I just recently came across this paper (with the same title as this blog post), and just had to post it and say “wow”. The idea of the paper is pretty simple, actually, for Haskell at least- see, the advantage of purely functional code is that it doesn’t matter when it actually gets executed. Haskell’s lazy evaluation enforces this (the “hair shirt” that SPJ talks about). Purely functional code can run at any time- including compilation time. So why not? Hoist as much code as is resonable and precompute it at compile time. Everything that isn’t directly dependent upon I/O is a possible target. Which means that large chunks, even a majority, of Haskell programs are potiential targets for this optimization.

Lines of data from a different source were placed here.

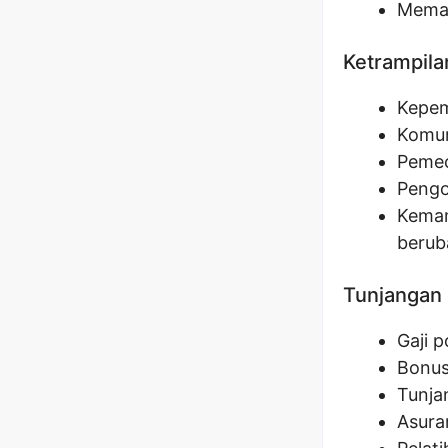
Meman
Ketrampila
Kepem
Komun
Pemec
Pengo
Kemam
berub
Tunjangan 
Gaji 
Bonus
Tunja
Asura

Now this work is obviously in the early stages, and is yet to be proven out on real world code. And there are a lot of open questions left- like what are good heuristics for when it’s profitable to apply this optimization? But it’s an example of the sorts of large scale programmatic rewrites which are possible with Haskell, but difficult bordering on impossible even with Ocaml, let alone C++ or Java. There’s a whole realm of compiler optimizations out there which hasn’t been explored- because with normal languages the optimizations are just too hard to implement, and so likely to not be applicable in the majority of cases, diluting the effectiveness of the optimization. But the structure of Haskell makes it easy to apply to large parts of the code (“is it using the I/O monad? No? Good, we can precompute it”), and easy to implement.
8 Comments
How is this different in nature than any other kind of optimization? It’s certainly different in scope due to language-based limits of knowledge, but ultimately most optimizations boil down to either 1) shuffling instructions around to pander to the hardware (which this isn’t), or 2) pre-computing values and trimming the cruft off (which this is).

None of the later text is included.